A resort fee is a mandatory daily charge added to your room rate that hotels claim covers amenities like WiFi, pool access, and the fitness center. In practice, it is a pricing tactic that lets hotels advertise a lower base rate while collecting the same total revenue. You can often avoid paying it, or at least reduce its sting, by booking direct with status, choosing a non-resort-fee property, or disputing the charge when the fee was not clearly disclosed at booking.
Resort fees provoke more traveler anger than almost any other hotel practice, and the anger is mostly justified. But the more useful question is not whether resort fees are unfair. It is how they actually work, what they cover and do not cover, which hotels charge them, and what you can practically do about them on your next booking.
What Resort Fees Actually Cover
The canonical resort fee bundle includes WiFi, local and sometimes long-distance phone calls, fitness center access, pool towels, and a vague line item described as “business center access” or “in-room coffee.” At the low end, this is a $25 to $35 daily charge at a mid-market Las Vegas or Orlando property. At the high end, it is $50 to $70 at a beachfront resort in Hawaii or Miami. The fee is per room, per night, applied to every night of your stay, and collected at checkout regardless of whether you use any of the included amenities.

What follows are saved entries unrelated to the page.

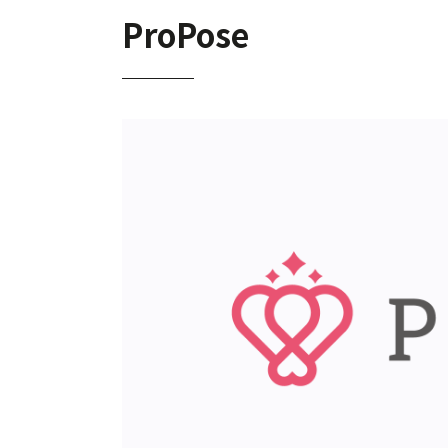
ProPose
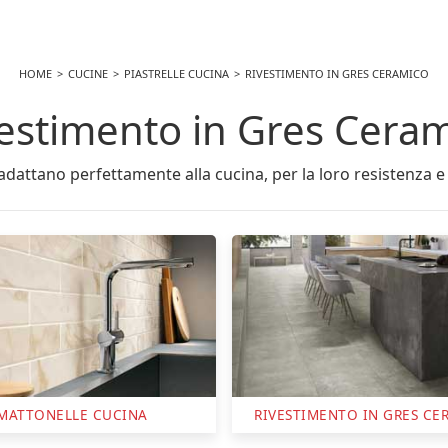
HOME
CUCINE
PIASTRELLE CUCINA
RIVESTIMENTO IN GRES CERAMICO
estimento in Gres Cera
 adattano perfettamente alla cucina, per la loro resistenza e 
TIMENTO IN GRES CERAMICO
PARASCHIZZI CUCIN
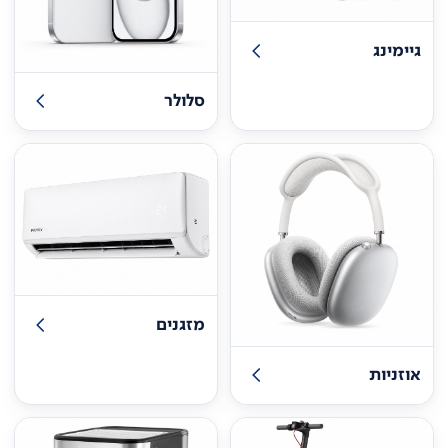
גיימינג
סלולר
מזגנים
אוזניות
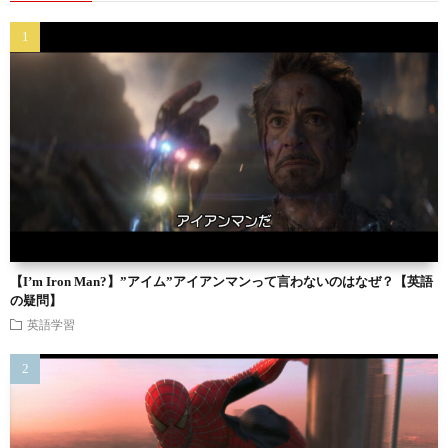
【I’m Iron Man?】”アイム”アイアンマンって言わないのはなぜ？【英語
の疑問】
英語学習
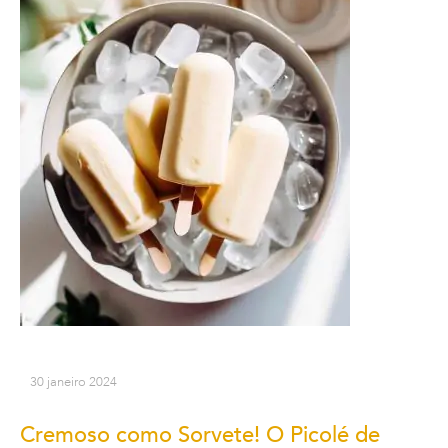
30 janeiro 2024
Cremoso como Sorvete! O Picolé de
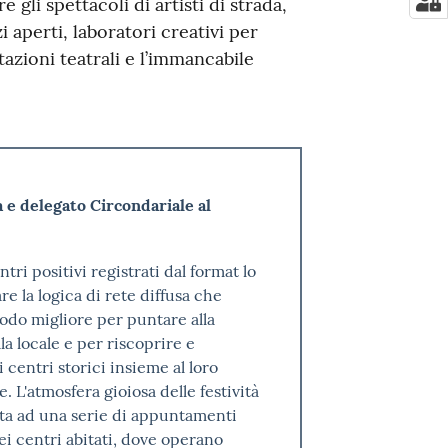
 gli spettacoli di artisti di strada,
zi aperti, laboratori creativi per
azioni teatrali e l’immancabile
 e delegato Circondariale al
tri positivi registrati dal format lo
re la logica di rete diffusa che
odo migliore per puntare alla
la locale e per riscoprire e
 centri storici insieme al loro
. L'atmosfera gioiosa delle festività
ita ad una serie di appuntamenti
ei centri abitati, dove operano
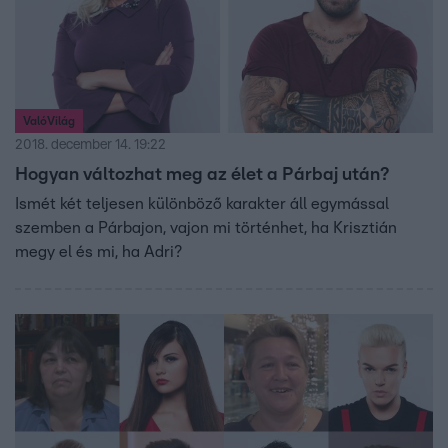
ValóVilág
2018. december 14. 19:22
Hogyan változhat meg az élet a Párbaj után?
Ismét két teljesen különböző karakter áll egymással
szemben a Párbajon, vajon mi történhet, ha Krisztián
megy el és mi, ha Adri?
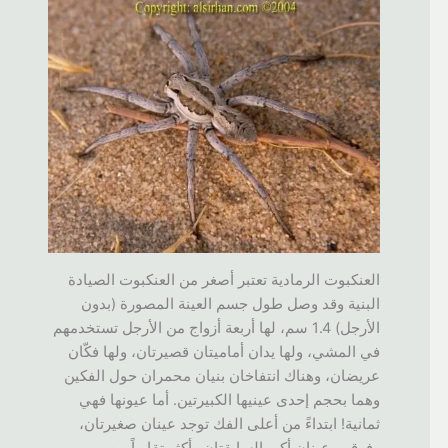
العنكبوت الرمادية تعتبر أصغر من العنكبوت الصيادة
البنية وقد وصل طول جسم العينة المصورة (بدون
الأرجل) 1.4 سم، لها أربعة أزواج من الأرجل تستخدمهم
في المشي، ولها يدان أماميتان قصيرتان، ولها فكّان
عريضان، وهناك انتفاخان بنيان محمران حول الفكين
وهما بحجم إحدى عينيها الكبيرتين. أما عيونها فهي
ثمانية! ابتداءً من أعلى الفك توجد عينان صغيرتان،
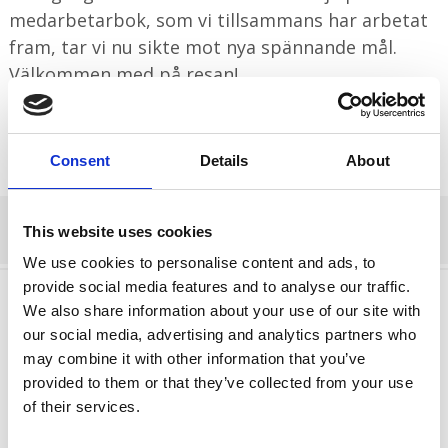
medarbetarbok, som vi tillsammans har arbetat
fram, tar vi nu sikte mot nya spännande mål.
Välkommen med på resan!
Consent
Details
About
This website uses cookies
We use cookies to personalise content and ads, to
provide social media features and to analyse our traffic.
We also share information about your use of our site with
our social media, advertising and analytics partners who
Lämna ett svar
may combine it with other information that you’ve
provided to them or that they’ve collected from your use
Din e-postadress kommer inte publiceras.
of their services.
Obligatoriska fält är märkta
*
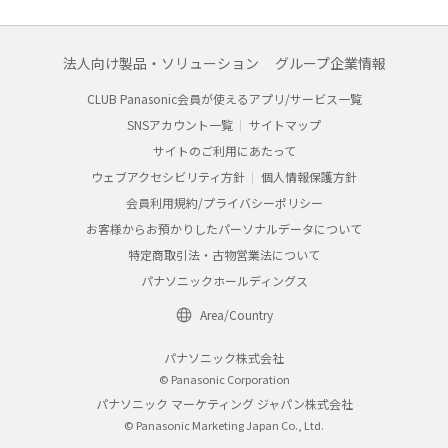
法人向け製品・ソリューション
グループ企業情報
CLUB Panasonic会員が使えるアプリ/サービス一覧
SNSアカウント一覧
サイトマップ
サイトのご利用にあたって
ウェブアクセシビリティ方針
個人情報保護方針
会員利用規約/プライバシーポリシー
お客様からお預かりしたパーソナルデータについて
特定商取引法・古物営業法について
パナソニックホールディングス
Area/Country
パナソニック株式会社
© Panasonic Corporation
パナソニック マーケティング ジャパン株式会社
© Panasonic Marketing Japan Co., Ltd.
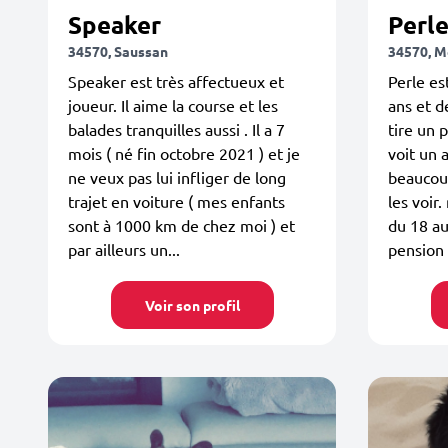
Speaker
Perl
34570, Saussan
34570, 
Speaker est très affectueux et
Perle e
joueur. Il aime la course et les
ans et 
balades tranquilles aussi . Il a 7
tire un 
mois ( né fin octobre 2021 ) et je
voit un a
ne veux pas lui infliger de long
beaucoup
trajet en voiture ( mes enfants
les voir
sont à 1000 km de chez moi ) et
du 18 au
par ailleurs un...
pension 
Voir son profil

The core deception is the bundling. WiFi and pool towels are not separate services at most hotels any more than hot water and elevator access are. They are part of the building. By packaging them as “resort services,” the hotel creates a line item it can add to your bill without increasing the advertised base rate. The base rate shows up in search results and on OTAs. The resort fee appears later in the booking flow or, in the worst cases, at check-in.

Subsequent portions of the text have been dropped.